Guerres au Moyen-Orient, crise migratoire, les enfants aux premières lignes

Des enfants syriens réfugiés en Slovénie© Srdjan Zivulovic Source: Reuters
Des enfants syriens réfugiés en Slovénie

Les ONG tirent la sonnette d'alarme. Les enfants sont les premières victimes des conflits. Plus encore, la crise migratoire qui touche l'Europe a mis en lumière le sort des enfants, entre violence et danger.

Selon les chiffres recueillis par ces organisations caritatives, les demandes d'asile des enfants atteignent en Europe 700 par jour. Au total ce sont 190 000 enfants qui ont été enregistrés en tant que demandeurs d'asile. C'est plus du double par rapport à l'année 2014, où le chiffre était déjà de 98 000.

Des violences multiples contre les enfants

L'UNICEF a appelé par exemple le Royaume-Uni à agir, d'autant que l'hiver approche. Elle demande également la protection des enfants contre la violence deviennent une priorité. Quant aux réfugiés, l'objectif britannique d'accueillir 4 000 réfugiés cette année ne semble pas suffisant aux yeux des associations.

Les chiffres sont effectivement alarmants : Un enfant sur 10 dans le monde grandit maintenant dans une zone de conflit, soit quelque 230 millions d'enfants. En Syrie, c'est un enfant sur cinq qui a été forcé de traverser une zone de conflit, simplement pour aller à l'école ou passer des examens.  

Au Yémen, 573 enfants ont été tués depuis mars dernier. De plus en plus d'enfants yéménites travaillent. Plus encore, de nombreux cas de violence sexuelle contre les filles sont répertoriés.

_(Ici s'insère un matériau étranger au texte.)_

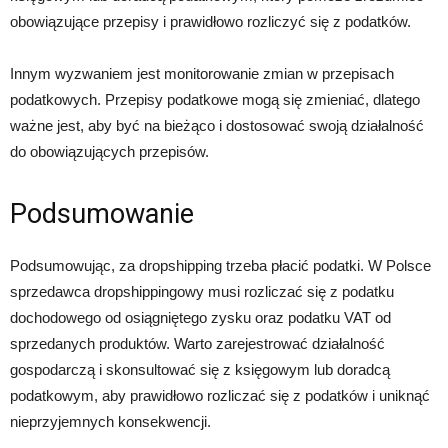
obowiązujące przepisy i prawidłowo rozliczyć się z podatków.
Innym wyzwaniem jest monitorowanie zmian w przepisach
podatkowych. Przepisy podatkowe mogą się zmieniać, dlatego
ważne jest, aby być na bieżąco i dostosować swoją działalność
do obowiązujących przepisów.
Podsumowanie
Podsumowując, za dropshipping trzeba płacić podatki. W Polsce
sprzedawca dropshippingowy musi rozliczać się z podatku
dochodowego od osiągniętego zysku oraz podatku VAT od
sprzedanych produktów. Warto zarejestrować działalność
gospodarczą i skonsultować się z księgowym lub doradcą
podatkowym, aby prawidłowo rozliczać się z podatków i uniknąć
nieprzyjemnych konsekwencji.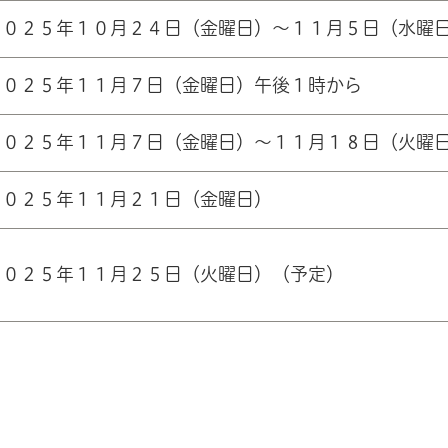
２０２５年１０月２４日（金曜日）～１１月５日（水曜
２０２５年１１月７日（金曜日）午後１時から
２０２５年１１月７日（金曜日）～１１月１８日（火曜
２０２５年１１月２１日（金曜日）
２０２５年１１月２５日（火曜日）（予定）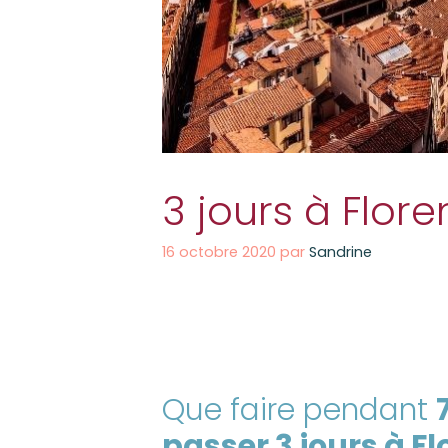
3 jours à Flore
16 octobre 2020
par
Sandrine
Que faire pendant
passer 3 jours à F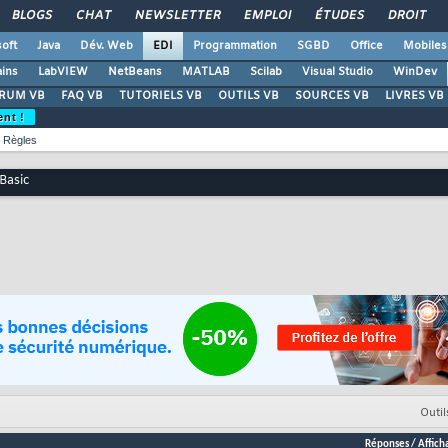
BLOGS
CHAT
NEWSLETTER
EMPLOI
ÉTUDES
DROIT
oft
Java
Dév. Web
EDI
Programmation
SGBD
Office
Mobiles
ains
LabVIEW
NetBeans
MATLAB
Scilab
Visual Studio
WinDev
RUM VB
FAQ VB
TUTORIELS VB
OUTILS VB
SOURCES VB
LIVRES VB
ent !
Règles
Basic
Outil
Réponses
/
Affich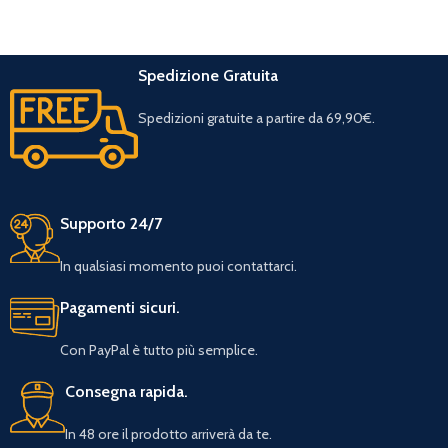
Spedizione Gratuita
Spedizioni gratuite a partire da 69,90€.
Supporto 24/7
In qualsiasi momento puoi contattarci.
Pagamenti sicuri.
Con PayPal è tutto più semplice.
Consegna rapida.
In 48 ore il prodotto arriverà da te.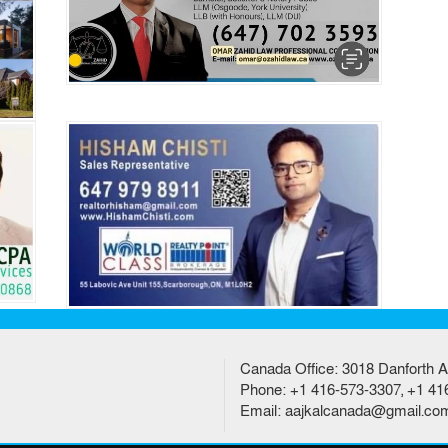
Canada Office: 3018 Danforth A
Phone: +1 416-573-3307, +1 41
Email: aajkalcanada@gmail.co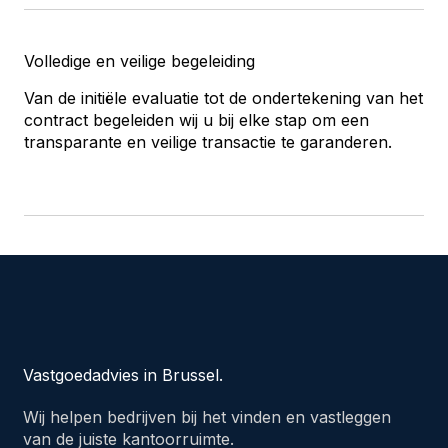
Volledige en veilige begeleiding
Van de initiële evaluatie tot de ondertekening van het
contract begeleiden wij u bij elke stap om een
transparante en veilige transactie te garanderen.
Vastgoedadvies in Brussel.
Wij helpen bedrijven bij het vinden en vastleggen
van de juiste kantoorruimte.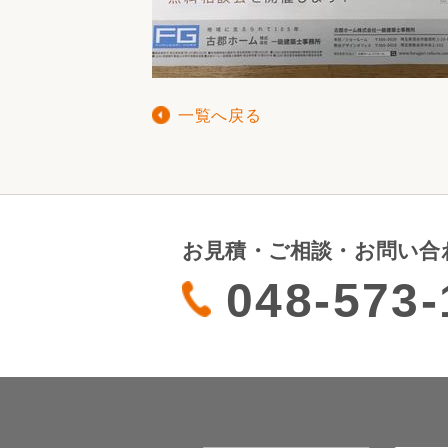
一覧へ戻る
お見積・ご相談・お問い合
048-573-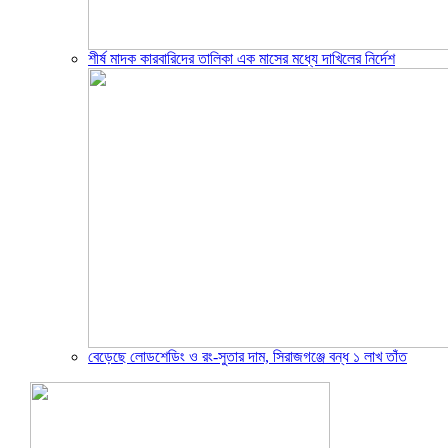
শীর্ষ মাদক কারবারিদের তালিকা এক মাসের মধ্যে দাখিলের নির্দেশ
বেড়েছে লোডশেডিং ও রং-সুতার দাম, সিরাজগঞ্জে বন্ধ ১ লাখ তাঁত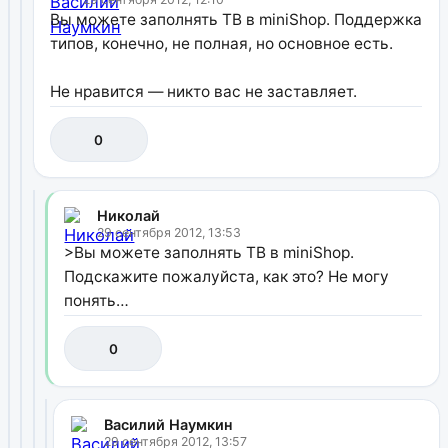
Вы можете заполнять ТВ в miniShop. Поддержка
типов, конечно, не полная, но основное есть.
Не нравится — никто вас не заставляет.
0
Николай
29 сентября 2012, 13:53
>Вы можете заполнять ТВ в miniShop.
Подскажите пожалуйста, как это? Не могу
понять…
0
Василий Наумкин
29 сентября 2012, 13:57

Selon les ONG, il y a un manque «scandaleux» de contrôle dans les centres d'asile, les autorités surchargées font face à des milliers de réfugiés qui arrivent en Europe. L'UNICEF a également pointé un regain d'inquiétude sur la sécurité des enfants non accompagnés qui arrivent en Europe. Un enfant a ainsi été enlevé dans un centre de réfugiés, abusé puis tué. L'Allemagne s'inquiète que des délinquants sexuels aient accès aux camps de réfugiés.

Selon Save the Children, plus de 13 000 enfants non accompagnés sont arrivés en Italie en 2014. Ce chiffre devrait doubler cette année, les enfants arrivant désormais via la Grèce et par les Balkans.

L'inquiétude monte également parmi les travailleurs humanitaires qui exercent dans les Balkans, en raison de l'approche de l'hiver, ce qui risque d'augmenter les décès chez les jeunes enfants qui voyagent à travers l'Europe.

Des enfants syriens apatrides

Quant à l'ONU, c'est la situation juridique des enfants qui la tourmente. Selon l'organisation mondiale, toutes les 10 minutes naît quelque part dans le monde un enfant sans nationalité. Ce problème est exacerbé par le conflit en Syrie. Plusieurs centaines de milliers d'entre eux, sans oublier les femmes donnant naissance en chemin, ont aussi fui en Europe. Or, dans le Droit syrien, les enfants ne peuvent acquérir la nationalité que par leur père. Mais le conflit ayant laissé près de 25% des ménages de réfugiés syriens sans père en mesure d'attester la nationalité, la production d'un certificat de naissance reste le seul moyen de prouver la citoyenneté d'un enfant. L'enregistrement de la naissance revêt une importance vitale pour ces enfants réfugiés syriens nés dans des pays d'asile et dont beaucoup ont été séparés de leurs parents ou de leurs familles.

L'organisation appelle les Etats à permettre aux enfants d'obtenir la nationalité du pays dans lequel ils sont nés, à abroger les lois qui empêchent les mères de transmettre leur nationalité, à supprimer les lois et les pratiques discriminatoires et à garantir l'enregistrement universel des naissances. L'ONU souhaite éliminer le statut d'apatride d'ici à 2024.